UPDATED 17:33 EST / OCTOBER 07 2015

NEWS

AWS/Accenture joint venture targets enterprise cloud migration | #reinvent

In a move aimed squarely at IBM, Hewlett-Packard Co. and Microsoft, Amazon Web Services (AWS) linked up with Accenture PLC to form a business group to help enterprise customers move to the Amazon cloud.

The alignment with Accenture, the world’s largest consulting firm with a $32 billion in 2014 revenues and 336,000 employees, gives AWS both the scope and reach to compete with legacy heavyweights. Companies like IBM and HP have been touting their giant field service operations as an advantage of using their cloud services, but it’s going to be harder to make that case now that AWS and Accenture are agreeing to “invest significant resources over multiple years,” including training 1,500 people in the first year.

The deal wasn’t exactly a bolt from the blue. The two companies have been working together for a decade on cloud migration projects. However, Amazon has clearly anointed Accenture as the most-favored son, at least for now.

The companies said the business group will offer integrated consulting and technology solutions to “help organizations evolve long-established internal processes, reorganize internal IT teams, re-tool legacy solutions and effectively extract value from the data their businesses are collecting.” Among the services provided will be business process re-engineering, application migration services and architecture design and application development for the AWS cloud platform.

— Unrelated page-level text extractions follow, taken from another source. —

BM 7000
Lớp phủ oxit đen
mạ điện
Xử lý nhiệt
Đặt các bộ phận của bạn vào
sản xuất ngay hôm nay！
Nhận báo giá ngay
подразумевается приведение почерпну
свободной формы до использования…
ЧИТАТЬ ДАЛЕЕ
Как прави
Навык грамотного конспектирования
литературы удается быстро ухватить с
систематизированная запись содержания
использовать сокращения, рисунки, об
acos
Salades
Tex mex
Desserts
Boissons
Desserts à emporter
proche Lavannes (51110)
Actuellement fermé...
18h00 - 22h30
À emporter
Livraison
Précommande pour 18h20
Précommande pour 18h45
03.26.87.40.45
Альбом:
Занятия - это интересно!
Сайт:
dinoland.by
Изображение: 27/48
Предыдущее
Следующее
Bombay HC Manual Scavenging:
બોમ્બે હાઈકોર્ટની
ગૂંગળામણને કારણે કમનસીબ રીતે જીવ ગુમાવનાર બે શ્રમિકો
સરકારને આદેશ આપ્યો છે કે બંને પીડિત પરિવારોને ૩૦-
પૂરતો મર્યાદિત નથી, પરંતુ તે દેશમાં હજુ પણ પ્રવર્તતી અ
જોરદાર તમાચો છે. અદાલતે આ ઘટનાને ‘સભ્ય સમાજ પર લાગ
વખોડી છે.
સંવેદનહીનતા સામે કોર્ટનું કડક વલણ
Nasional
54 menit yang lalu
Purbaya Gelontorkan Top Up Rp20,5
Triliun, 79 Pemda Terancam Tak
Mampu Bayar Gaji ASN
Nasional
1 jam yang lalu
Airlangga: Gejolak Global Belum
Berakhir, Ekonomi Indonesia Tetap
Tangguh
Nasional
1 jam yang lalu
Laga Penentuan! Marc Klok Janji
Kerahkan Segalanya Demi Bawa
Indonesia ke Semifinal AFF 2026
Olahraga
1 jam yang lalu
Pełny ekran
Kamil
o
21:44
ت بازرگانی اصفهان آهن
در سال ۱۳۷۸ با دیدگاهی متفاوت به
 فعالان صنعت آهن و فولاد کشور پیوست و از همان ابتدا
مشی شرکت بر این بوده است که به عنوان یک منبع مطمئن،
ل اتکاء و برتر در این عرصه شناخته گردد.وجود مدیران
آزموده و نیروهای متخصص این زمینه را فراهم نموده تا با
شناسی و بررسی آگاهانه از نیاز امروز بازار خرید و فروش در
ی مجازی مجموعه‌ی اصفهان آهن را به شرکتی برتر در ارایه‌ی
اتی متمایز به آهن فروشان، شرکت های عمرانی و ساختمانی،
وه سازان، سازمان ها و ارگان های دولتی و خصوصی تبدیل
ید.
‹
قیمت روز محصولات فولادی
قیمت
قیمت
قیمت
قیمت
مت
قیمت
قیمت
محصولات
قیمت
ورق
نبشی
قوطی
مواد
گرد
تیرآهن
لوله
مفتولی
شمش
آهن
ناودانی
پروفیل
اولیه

The feature set is reminiscent of that supplied by Accenture and others in the 1990s during the outsourcing craze. In that case, outsourcing providers would purchase a customer’s equipment and hire a large number of their IT personnel in exchange for a long-term outsourcing deal.

That trend is reversing, however, as many companies are now bringing back some or all of their outsourced operations because technology is too important to the business. Instead, they’re looking to outsource the tech without the people.

The companies said the joint venture will initially target transformation services and big data analytics, both powered by the AWS platform. The idea is to help enterprise customers become more efficient at the same time they move infrastructure to the cloud. The Accenture Insights analytics platform gets a boost from the deal. It will be expanded to integrate AWS data and analytics capabilities.

The big legacy company still have a sharp arrow in their quivers, however. Amazon has yet to outline a policy for hybrid cloud, or even say it plans to have one. With hybrid clouds expected to comprise the majority of enterprise cloud deployments for the foreseeable future, that still works in IBM’s and HP’s favor.